Exercise: Once you have counted the lines below that contain "delle", give that number and nothing else.
┄┄┄┄┄┄┄┄┄┄┄┄┄┄┄┄┄┄┄┄
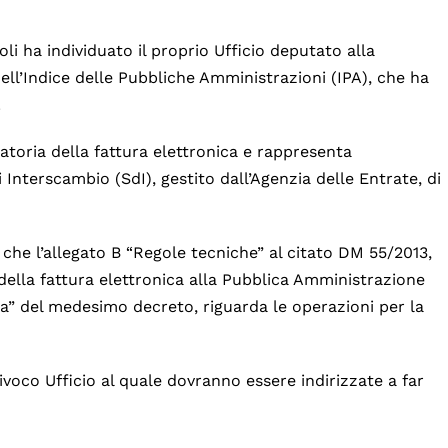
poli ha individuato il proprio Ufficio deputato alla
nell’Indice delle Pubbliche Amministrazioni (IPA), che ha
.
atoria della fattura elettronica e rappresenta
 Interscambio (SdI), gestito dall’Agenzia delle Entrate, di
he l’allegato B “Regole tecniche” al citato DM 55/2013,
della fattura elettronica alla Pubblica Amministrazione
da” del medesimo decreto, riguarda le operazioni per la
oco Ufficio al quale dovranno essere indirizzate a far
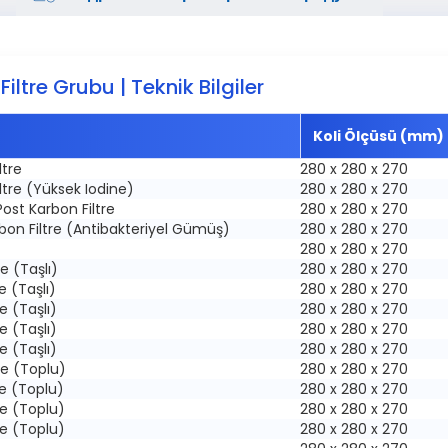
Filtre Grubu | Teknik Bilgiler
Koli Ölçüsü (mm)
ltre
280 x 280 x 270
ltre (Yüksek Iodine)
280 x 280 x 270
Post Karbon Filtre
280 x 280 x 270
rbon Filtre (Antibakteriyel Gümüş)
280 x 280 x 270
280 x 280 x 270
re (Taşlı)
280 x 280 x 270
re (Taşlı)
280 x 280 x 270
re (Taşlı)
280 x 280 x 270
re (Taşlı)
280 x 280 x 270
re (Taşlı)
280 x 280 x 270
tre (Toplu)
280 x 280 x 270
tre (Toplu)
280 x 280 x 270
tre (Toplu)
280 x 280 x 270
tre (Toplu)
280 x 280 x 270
┄┄┄┄┄┄┄┄┄┄┄┄┄┄┄┄┄┄┄┄
Reply to the exercise: 2